Randolph — The management group that acquired Vermont Castings Group in 2013 and ran the troubled company for 14 months did pretty well when it sold the company to an Iowa-based furniture and hearth products giant in October.
HNI Corp. paid $62.2 million in cash for the Randolph maker of wood burning stoves and grills in October, according to financial filings with the Securities and Exchange Commission last week, indicating a remarkable turnaround for a company that was on the verge of bankruptcy when Chief Executive Officer Ricardo Leon and three other executives took it off the hands of private-equity firm The Riverside Co. in 2013 for what amounts to transaction costs and the assumption of $20 million in debt.

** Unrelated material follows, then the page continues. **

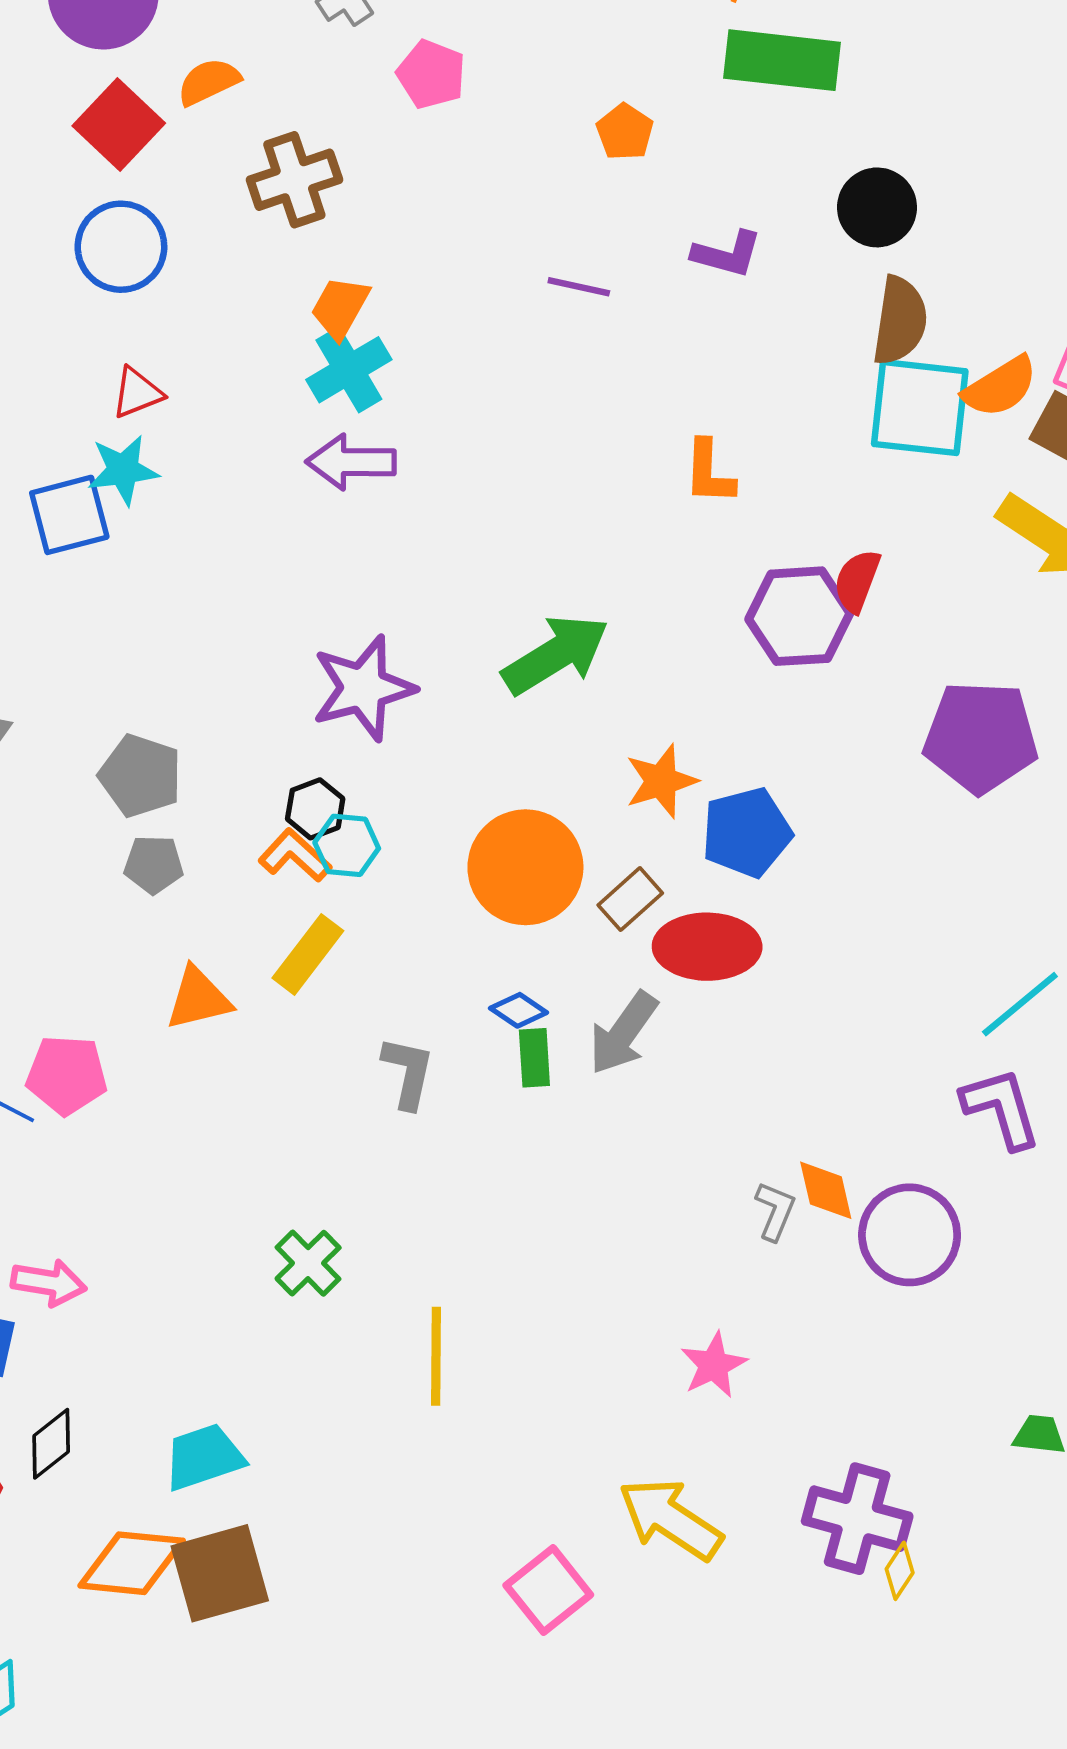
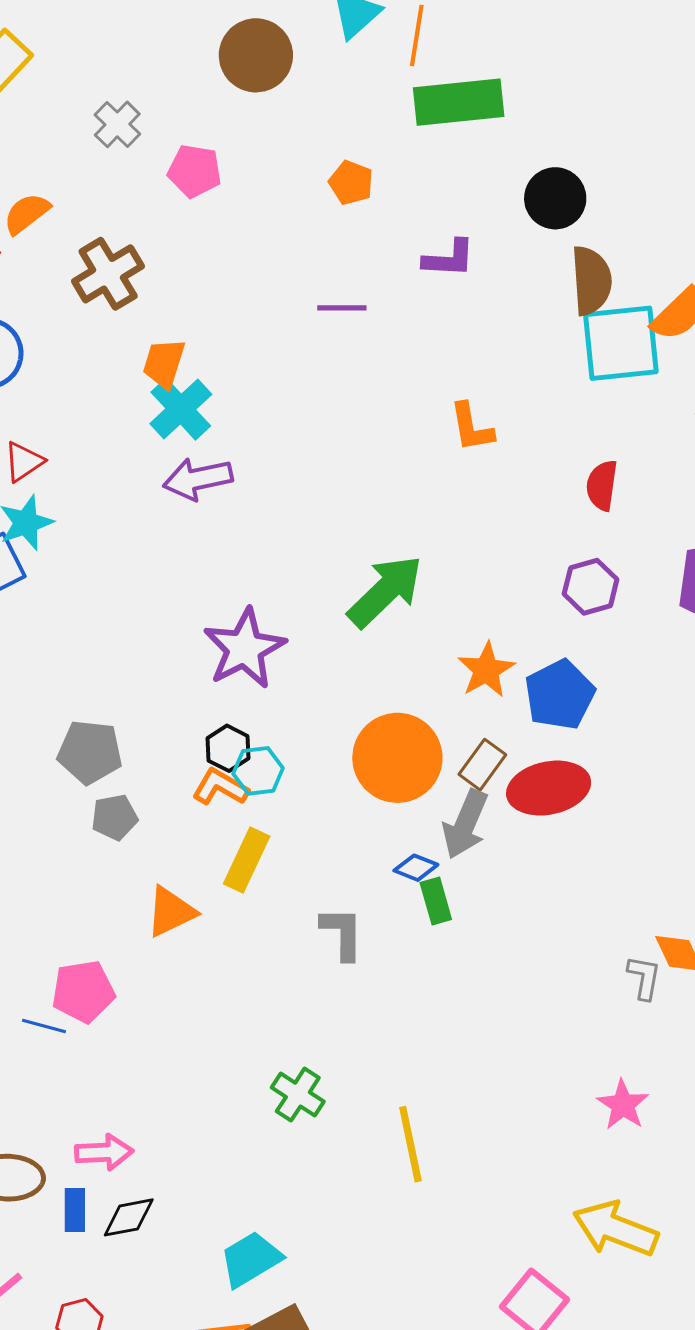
purple hexagon: (799, 616) -> (591, 587), moved, size x0.7
gray arrow: (623, 1033) -> (465, 824), moved
black diamond: (51, 1444) -> (129, 1217), moved, turned 40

The sales price included about $16 million in “goodwill,” which is the difference between the company’s tangible assets and the amount for which it was sold.
Vermont Castings, with plants in Randolph and Bethel that employ about 190 workers, also operates a facility in Kentucky, where it manufactures insert fireplaces under the Monessen Hearth Systems name. HNI Corp. said at the time of its purchase that Vermont Castings and Monessen had total annual revenues of about $100 million.
Leon, in a telephone interview on Friday from Japan, where he was visiting international distributors of Vermont Castings products, said the sale price reflected both the value of the assets as well as efforts among employees to improve operations. The assets include the foundry with electric-induction furnaces in Randolph, the plant in Bethel, corporate office in Kentucky, customer list and not least “the brand name” as a pioneer in the wood-burning stove market.
“The assets always had value, they just weren’t being valued by the (previous) owners,” Leon said.
Leon added that a portion of the purchase price also had to go toward paying off Vermont Castings’ debt.
Since the acquisition, HNI has invested more than $2 million in the Randolph plant, Leon said, and employees recently received their first bonus checks in a long time as a measure of strides they’ve made. He said a plan to consolidate the two plants at the Randolph site is proceeding, although doesn’t expect it to be fully implemented until 2016.
Now that the company is on a firm financial footing, he said, the emphasis under HNI is on improving quality, customer service and worker safety — no small issue when the temperature of molten cast iron can reach 2,500 degrees Fahrenheit.
HNI owns several of the biggest names heating, including wood-burning and pellet stove makers Harman and Quandra-Fire, gas-fired fireplaces Heat&Glo and electric fireplace maker SimpliFire, among others. HNI acquired Vermont Castings to solidify its position in the niche premium wood-burning stove market, a Vermont Castings specialty despite of its recent troubles.
Vermont Castings accounts for a sliver of HNI’s overall business. HNI’s 2014 revenues totaled $2.2 billion and net income was $61.5 million. In the SEC filing, HNI said Vermont Castings represented 6 percent of the company’s assets, and accounted for 1 percent of revenues.